**Exercise:**
Where does the word "Pause" occur in the entries below? Copy every line that has it.

**Study material:**
# # # #

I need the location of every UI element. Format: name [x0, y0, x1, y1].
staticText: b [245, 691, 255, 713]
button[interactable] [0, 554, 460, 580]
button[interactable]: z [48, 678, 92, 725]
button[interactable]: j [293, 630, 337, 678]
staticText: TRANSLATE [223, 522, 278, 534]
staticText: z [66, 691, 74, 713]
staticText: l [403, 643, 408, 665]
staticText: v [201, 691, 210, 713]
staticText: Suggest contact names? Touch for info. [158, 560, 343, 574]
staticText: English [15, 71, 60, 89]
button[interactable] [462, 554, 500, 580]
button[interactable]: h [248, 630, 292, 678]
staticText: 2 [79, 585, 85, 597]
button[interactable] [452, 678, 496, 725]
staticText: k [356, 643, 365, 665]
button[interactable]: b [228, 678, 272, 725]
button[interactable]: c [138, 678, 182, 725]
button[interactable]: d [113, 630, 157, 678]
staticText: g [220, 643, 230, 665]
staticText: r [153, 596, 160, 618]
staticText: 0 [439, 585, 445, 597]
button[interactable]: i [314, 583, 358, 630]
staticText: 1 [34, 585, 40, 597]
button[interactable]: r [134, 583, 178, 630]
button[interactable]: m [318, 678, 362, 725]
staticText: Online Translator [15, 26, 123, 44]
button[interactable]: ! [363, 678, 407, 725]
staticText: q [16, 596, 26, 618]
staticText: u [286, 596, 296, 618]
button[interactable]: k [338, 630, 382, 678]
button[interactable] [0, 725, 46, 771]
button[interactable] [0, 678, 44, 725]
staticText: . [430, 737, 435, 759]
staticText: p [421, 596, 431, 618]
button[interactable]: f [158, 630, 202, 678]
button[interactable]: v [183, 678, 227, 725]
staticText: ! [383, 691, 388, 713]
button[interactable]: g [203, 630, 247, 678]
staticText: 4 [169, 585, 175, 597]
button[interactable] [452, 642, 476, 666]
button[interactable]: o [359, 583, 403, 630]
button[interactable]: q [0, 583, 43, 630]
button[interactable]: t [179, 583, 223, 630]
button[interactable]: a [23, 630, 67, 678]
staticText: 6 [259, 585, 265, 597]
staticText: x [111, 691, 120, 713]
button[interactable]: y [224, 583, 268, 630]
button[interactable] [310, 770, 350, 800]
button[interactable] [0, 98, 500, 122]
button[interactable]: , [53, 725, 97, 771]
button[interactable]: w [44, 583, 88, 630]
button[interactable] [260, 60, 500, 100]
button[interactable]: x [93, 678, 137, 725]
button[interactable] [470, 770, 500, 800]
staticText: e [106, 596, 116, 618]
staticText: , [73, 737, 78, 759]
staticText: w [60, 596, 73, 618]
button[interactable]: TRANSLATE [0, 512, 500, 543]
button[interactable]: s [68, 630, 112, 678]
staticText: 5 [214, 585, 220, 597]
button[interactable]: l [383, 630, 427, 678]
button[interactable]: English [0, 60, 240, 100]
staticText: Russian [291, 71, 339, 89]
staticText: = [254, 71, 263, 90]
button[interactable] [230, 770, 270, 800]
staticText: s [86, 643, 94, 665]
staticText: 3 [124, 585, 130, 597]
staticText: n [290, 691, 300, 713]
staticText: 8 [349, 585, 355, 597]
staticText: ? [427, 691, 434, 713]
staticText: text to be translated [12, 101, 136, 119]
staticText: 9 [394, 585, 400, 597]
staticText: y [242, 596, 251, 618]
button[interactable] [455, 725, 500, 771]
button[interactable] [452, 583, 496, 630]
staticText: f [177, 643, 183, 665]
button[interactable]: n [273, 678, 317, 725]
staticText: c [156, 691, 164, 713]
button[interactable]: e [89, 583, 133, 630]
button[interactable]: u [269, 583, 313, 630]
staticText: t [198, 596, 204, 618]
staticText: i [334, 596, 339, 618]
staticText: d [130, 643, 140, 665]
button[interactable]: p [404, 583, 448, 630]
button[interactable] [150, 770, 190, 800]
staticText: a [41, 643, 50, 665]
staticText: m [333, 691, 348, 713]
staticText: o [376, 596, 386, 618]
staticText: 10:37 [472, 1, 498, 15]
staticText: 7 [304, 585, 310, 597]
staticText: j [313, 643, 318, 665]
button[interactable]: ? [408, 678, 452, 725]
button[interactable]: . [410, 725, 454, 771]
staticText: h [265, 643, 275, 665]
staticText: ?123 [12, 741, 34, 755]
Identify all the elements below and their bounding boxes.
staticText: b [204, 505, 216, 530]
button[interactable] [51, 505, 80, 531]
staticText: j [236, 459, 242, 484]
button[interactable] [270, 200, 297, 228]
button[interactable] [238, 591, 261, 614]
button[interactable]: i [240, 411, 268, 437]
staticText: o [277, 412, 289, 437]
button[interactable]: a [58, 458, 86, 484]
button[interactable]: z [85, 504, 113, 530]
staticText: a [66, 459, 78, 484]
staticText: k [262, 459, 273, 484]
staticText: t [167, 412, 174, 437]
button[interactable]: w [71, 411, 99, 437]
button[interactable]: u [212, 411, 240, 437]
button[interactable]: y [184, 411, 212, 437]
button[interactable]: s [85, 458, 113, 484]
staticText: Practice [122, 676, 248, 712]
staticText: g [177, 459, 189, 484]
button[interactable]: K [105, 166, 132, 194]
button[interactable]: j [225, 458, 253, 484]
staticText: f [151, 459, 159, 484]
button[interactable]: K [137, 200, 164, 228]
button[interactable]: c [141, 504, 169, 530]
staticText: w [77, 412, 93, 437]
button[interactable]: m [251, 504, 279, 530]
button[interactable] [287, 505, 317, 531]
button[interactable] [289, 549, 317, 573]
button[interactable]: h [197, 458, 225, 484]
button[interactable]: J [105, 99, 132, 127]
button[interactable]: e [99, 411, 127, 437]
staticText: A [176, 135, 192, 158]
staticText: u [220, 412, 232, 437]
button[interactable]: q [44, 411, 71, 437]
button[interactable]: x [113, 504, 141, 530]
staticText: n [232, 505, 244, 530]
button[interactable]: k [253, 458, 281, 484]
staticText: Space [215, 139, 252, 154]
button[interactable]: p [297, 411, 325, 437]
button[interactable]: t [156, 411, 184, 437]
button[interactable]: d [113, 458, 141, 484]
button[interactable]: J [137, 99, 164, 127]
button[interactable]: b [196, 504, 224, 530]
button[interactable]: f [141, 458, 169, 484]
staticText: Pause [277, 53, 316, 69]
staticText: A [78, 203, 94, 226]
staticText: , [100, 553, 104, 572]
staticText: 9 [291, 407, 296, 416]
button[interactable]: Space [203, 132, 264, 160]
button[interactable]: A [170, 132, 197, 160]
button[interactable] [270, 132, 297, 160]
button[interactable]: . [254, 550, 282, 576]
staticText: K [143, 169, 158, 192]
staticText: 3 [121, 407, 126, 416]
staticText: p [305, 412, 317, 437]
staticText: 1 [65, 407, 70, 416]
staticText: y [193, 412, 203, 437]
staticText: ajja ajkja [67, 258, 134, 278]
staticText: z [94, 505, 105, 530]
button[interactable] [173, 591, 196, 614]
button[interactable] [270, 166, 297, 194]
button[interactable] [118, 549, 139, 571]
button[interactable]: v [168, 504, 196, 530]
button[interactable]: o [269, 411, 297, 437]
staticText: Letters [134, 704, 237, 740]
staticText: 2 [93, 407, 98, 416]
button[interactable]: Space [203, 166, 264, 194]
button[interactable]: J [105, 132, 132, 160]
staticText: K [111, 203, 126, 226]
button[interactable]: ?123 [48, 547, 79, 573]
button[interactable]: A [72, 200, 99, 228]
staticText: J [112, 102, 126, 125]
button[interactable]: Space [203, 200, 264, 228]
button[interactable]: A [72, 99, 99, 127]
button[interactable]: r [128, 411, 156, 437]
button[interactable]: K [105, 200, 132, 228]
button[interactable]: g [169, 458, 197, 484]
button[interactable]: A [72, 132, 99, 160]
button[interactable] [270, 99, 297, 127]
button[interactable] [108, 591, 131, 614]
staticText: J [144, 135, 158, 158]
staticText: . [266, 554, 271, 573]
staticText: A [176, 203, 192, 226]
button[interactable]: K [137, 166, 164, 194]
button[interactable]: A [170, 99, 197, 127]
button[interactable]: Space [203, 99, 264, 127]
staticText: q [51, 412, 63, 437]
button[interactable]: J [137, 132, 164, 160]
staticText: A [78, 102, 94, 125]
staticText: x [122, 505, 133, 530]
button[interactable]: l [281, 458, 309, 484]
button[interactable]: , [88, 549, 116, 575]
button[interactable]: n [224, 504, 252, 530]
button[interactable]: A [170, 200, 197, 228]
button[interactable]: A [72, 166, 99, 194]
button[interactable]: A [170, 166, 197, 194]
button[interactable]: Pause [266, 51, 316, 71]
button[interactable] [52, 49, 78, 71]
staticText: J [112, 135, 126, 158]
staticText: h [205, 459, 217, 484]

# # # #

**Output of the exercise:**
staticText: Pause [277, 53, 316, 69]
button[interactable]: Pause [266, 51, 316, 71]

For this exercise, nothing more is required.